I'll be there on saturday along with MWT and another friend of ours.


----------



## CraigyBoy (9 Mar 2010)

I'm going Friday. I've not been to a woodworking show before and I'm really looking forward to it. I'm surprised to see the negative views though. I looked at the list of shows, and some of the associated websites, but the rest seem pretty small in comparison. I would have thought these would be the ones people grumble about.

To those who don't think it's worth the time - what would you do differently, what would you add if you were in charge?

CB


----------



## andy king (9 Mar 2010)

jimi43":2yx6luxx said:


> Andy..the "Exhibitors" link and some pictures does not work on the site mate.
> 
> Jim



Hi Jim,

I'll get on to HQ and get them to check out what the problem is.

Andy


----------



## flounder (9 Mar 2010)

Got my tickets a couple of days after ordering them! Going to go along on friday and hoping to pick up some AI chisels! 8)


----------



## Mreagleeyes (9 Mar 2010)

CraigyBoy":10pe55sr said:


> I'm going Friday. I've not been to a woodworking show before and I'm really looking forward to it. I'm surprised to see the negative views though. I looked at the list of shows, and some of the associated websites, but the rest seem pretty small in comparison. I would have thought these would be the ones people grumble about.
> 
> To those who don't think it's worth the time - what would you do differently, what would you add if you were in charge?
> 
> CB



+1. Why all the negative vibes?. I'm going on Friday and have never been to a woodwork show. I'm quiet excited, even growing a beard so I don't look out of place!!!.


----------



## cambournepete (9 Mar 2010)

re the negative vibes...
In previous years there have been several large stalls selling rather poor quality tools poorly displayed - the sort of mess you might find at a run-down saturday market. For some these have spoiled the show.
I actually enjoyed last years show in spite of these stalls and spent most of my time watching turning demos.
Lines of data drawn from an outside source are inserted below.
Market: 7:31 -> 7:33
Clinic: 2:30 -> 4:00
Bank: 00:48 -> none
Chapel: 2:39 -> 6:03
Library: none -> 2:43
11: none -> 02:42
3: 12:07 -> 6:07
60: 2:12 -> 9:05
If you've never been to a show before then go with an open mind, a credit card and enjoy yourselves 

I'm really looking forward to this years show and hope all the hard work by the organisers has paid off. 
I'll probably go on the Saturday, having forgotten to book holiday for the friday and arranged for people to do some work in my server room at work...


----------



## trousers (9 Mar 2010)

Well there you go Tintin. 

One post from me and suddenly everyone is going :roll: 

This used to be one of the main events on the calender, but as Andy says it did go down hill. I'm just suprised that it's taken this long for somebody to wake up and do something about it.
Perhaps if people like Philly, Andy etc had posted about the show a while ago it would have got a few members talking (show sticky notwithstanding).
That weblink has been down for a few days and to me that is just unacceptable in marketing terms in todays age.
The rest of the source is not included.